CANADIAN RAILWAY OFFICE OF ARBITRATION
CASE NO. 808
Heard at Montreal, Tuesday, February 10, 1981
BRITISH COLUMBIA RAILWAY
UNITED TRANSPORTATION UNION
Trainman C.S. Mulhall claiming 8 hours’ payment for run-around.
EMPLOYEES’ STATEMENT OF ISSUE:
On April 29, 1980, trainman C.S. Mulhall was called by telephone for the 1800 yard in North Vancouver. The crew office has admitted that his home phone was busy.
The Company’s position is that they are not obligated to call Mr. C.S. Mulhall in person declining run-around.
The Union contends that this is a violation of Article 123(b) and when they could not reach C.S. Mulhall by phone they should have called him in person. The Union requests for these reasons that C.S.
Mulhall be compensated 8 hours’ payment for being run-around in accordance with Article 307(a) of current collective agreement.
The Company has declined the Union’s request.
FOR THE EMPLOYEES:
(SGD.) K. A. LINDLEY
There appeared on behalf of the Company:
P. A. MacDonald – Vice-President, Labour Relations, Vancouver
H. Collins – Supervisor, Labour Relations, Vancouver
B. M. McIntosh – Labour Relations, Vancouver
And on behalf of the Brotherhood:
K. A. Lindley – General Chairman, Surrey
J. H. Sandie – Vice-President, Sault Ste. Marie
AWARD OF THE ARBITRATOR
The grievor was, at the material times, assigned to the trainmen’s spareboard at North Vancouver. If, in the circumstances of this case, he was indeed run-around then he would be entitled to eight hours’ pay pursuant to Article 307(a) of the collective agreement.
It was, it is clear, the grievor’s turn to be called, and the Company did in fact attempt to call the grievor for the 1800 yard assignment in North Vancouver on April 29, 1980. It is also clear that the grievor did not in fact receive a call.

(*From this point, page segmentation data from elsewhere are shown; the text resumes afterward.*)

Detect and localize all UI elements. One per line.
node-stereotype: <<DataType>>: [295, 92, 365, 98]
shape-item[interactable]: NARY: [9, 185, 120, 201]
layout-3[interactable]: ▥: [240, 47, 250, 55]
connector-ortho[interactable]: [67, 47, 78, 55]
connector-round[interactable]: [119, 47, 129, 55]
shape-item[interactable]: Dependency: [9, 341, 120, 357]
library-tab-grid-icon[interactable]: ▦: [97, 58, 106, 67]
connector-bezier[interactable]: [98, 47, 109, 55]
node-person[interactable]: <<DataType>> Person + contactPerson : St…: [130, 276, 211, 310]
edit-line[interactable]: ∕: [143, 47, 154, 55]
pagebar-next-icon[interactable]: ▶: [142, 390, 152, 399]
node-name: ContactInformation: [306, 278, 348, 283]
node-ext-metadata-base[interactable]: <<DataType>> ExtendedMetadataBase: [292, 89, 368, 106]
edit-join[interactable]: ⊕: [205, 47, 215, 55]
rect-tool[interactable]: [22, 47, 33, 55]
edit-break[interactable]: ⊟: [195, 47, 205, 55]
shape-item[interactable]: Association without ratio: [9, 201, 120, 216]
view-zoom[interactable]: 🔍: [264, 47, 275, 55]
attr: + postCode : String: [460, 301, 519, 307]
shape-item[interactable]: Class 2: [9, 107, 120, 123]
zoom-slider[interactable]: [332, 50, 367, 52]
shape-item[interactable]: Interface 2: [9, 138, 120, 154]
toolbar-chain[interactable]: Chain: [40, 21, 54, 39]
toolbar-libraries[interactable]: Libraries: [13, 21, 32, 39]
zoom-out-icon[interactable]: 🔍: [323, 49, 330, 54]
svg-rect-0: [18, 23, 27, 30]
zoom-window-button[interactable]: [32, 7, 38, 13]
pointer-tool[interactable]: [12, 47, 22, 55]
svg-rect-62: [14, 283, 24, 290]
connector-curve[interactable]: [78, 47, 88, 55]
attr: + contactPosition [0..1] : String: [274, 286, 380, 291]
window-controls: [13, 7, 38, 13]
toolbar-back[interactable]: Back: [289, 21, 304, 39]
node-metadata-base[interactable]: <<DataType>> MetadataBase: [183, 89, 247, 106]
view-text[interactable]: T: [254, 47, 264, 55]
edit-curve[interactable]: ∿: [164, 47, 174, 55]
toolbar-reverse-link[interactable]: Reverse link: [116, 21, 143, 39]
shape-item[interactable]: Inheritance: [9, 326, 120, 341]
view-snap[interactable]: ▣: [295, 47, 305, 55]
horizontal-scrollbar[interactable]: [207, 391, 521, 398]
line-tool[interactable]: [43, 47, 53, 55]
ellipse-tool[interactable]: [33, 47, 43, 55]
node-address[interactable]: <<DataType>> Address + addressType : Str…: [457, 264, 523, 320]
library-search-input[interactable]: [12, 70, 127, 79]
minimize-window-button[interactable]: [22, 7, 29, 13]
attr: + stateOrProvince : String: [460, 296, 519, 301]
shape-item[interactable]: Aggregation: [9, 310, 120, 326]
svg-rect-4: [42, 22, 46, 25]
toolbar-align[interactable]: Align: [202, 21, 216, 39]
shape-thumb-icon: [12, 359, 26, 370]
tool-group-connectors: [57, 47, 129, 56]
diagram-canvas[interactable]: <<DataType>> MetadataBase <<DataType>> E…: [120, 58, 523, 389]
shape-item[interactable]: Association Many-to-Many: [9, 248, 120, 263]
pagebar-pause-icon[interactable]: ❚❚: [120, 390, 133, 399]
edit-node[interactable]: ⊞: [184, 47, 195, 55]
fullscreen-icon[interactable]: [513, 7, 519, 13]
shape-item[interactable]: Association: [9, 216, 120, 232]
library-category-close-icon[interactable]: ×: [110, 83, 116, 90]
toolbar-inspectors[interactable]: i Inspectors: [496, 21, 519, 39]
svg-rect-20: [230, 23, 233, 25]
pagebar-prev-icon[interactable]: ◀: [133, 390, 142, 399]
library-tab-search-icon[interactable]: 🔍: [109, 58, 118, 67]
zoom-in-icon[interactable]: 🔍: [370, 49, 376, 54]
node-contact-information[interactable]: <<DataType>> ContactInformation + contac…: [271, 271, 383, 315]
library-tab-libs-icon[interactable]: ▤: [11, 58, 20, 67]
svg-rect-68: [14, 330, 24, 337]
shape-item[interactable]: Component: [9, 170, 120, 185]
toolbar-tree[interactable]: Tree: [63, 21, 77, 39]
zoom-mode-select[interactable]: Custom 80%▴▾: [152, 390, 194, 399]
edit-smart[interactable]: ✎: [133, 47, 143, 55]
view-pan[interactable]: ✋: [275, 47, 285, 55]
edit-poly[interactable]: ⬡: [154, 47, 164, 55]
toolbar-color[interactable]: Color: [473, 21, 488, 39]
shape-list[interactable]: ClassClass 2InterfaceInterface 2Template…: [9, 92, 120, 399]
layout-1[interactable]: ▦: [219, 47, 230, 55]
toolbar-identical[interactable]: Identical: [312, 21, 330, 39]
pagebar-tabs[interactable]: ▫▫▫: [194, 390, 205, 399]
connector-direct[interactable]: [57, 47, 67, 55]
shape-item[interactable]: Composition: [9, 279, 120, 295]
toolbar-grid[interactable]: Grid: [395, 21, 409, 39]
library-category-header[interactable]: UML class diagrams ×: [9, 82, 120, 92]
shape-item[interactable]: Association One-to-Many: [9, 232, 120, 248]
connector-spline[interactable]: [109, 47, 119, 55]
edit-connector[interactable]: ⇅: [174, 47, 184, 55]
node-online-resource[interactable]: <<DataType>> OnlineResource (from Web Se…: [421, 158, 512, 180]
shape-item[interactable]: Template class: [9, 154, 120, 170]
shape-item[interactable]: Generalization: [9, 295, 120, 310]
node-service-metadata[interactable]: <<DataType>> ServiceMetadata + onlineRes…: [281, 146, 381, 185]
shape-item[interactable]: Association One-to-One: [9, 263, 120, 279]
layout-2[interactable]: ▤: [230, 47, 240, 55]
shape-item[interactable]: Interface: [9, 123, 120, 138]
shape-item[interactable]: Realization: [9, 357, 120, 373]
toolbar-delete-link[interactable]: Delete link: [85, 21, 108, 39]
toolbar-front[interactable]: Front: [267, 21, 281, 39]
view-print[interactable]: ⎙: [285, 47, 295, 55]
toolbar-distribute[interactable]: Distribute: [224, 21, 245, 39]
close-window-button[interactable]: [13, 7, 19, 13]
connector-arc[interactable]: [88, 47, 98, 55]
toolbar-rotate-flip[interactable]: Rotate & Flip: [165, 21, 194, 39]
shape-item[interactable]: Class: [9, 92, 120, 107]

The issue in this case is as to the sufficiency of the Company’s efforts to call the grievor, having regard to the requirements of Article 123(b) of the collective agreement. That Article is as follows:
123 (b) Trainmen will be given a two (2) hour call when practicable and when telephone service is available, call may be given by telephone. When for any reasons a call cannot be made by telephone, Trainmen will be called in person.
In the instant case the Crew Dispatcher did attempt to call the grievor in his turn. The Dispatcher’s log shows that between 1600 and 1605 attempts were made to reach the grievor by telephone. The grievor’s home telephone number was called and no answer was made. It was then verified with the telephone company that that number was ringing. Of course, it is possible, as the Union argued, that despite the telephone company’s verification the telephone in the grievor’s home was not in fact ringing. Verification by the telephone company should, however, be accepted as prima facie evidence that the telephone was in order. On the balance of probabilities, and given the evidence of the Dispatcher’s log, being a record kept in the ordinary course of his duties, it is my finding that the grievor’s telephone number was properly called, and that no answer was made. The Dispatcher called an alternate number for the grievor but again, there was no answer.
In these circumstances, I do not think that it would be correct to say that the call could not be made by telephone. It appears from the evidence that it could indeed be made, and was made. It was not, however, received, perhaps because the grievor was not there to receive it. Article 123(b) does not require a call to be made in person whenever a telephone call does not result in contact with the employee. Rather, it requires a call to be made in person where a telephone call "cannot be made". What is contemplated in my view, is the situation where telephone service is not available or has broken down. The first sentence of Article 123(b), it will be noted, provides that calls may be given by telephone "when telephone service is available". Here, telephone service was available, and telephone calls were made. The collective agreement does not go on to provide that where telephone service is available and where a telephone call is made but not answered, a personal call must then be made.
In the circumstances of the instant case I find that there was no violation of Article 123(b). Accordingly, the grievance must be dismissed.